◆ **Exercise instructions**: Please give the records below again in full, exactly, with the images left out.

START Record set

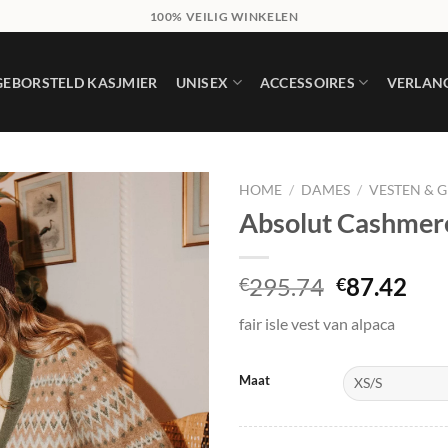
100% VEILIG WINKELEN
GEBORSTELD KASJMIER
UNISEX
ACCESSOIRES
VERLANG
HOME
/
DAMES
/
VESTEN & G
Absolut Cashme
Add to
wishlist
Oorspronk
Hui
295.74
87.42
€
€
prijs
prij
fair isle vest van alpaca
was:
is:
€295.74.
€87
Maat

END Record set

◆ **Solved problem**:
100% VEILIG WINKELEN
GEBORSTELD KASJMIER
UNISEX
ACCESSOIRES
VERLANG
HOME
/
DAMES
/
VESTEN & G
Absolut Cashme
Add to
wishlist
Oorspronk
Hui
295.74
87.42
€
€
prijs
prij
fair isle vest van alpaca
was:
is:
€295.74.
€87
Maat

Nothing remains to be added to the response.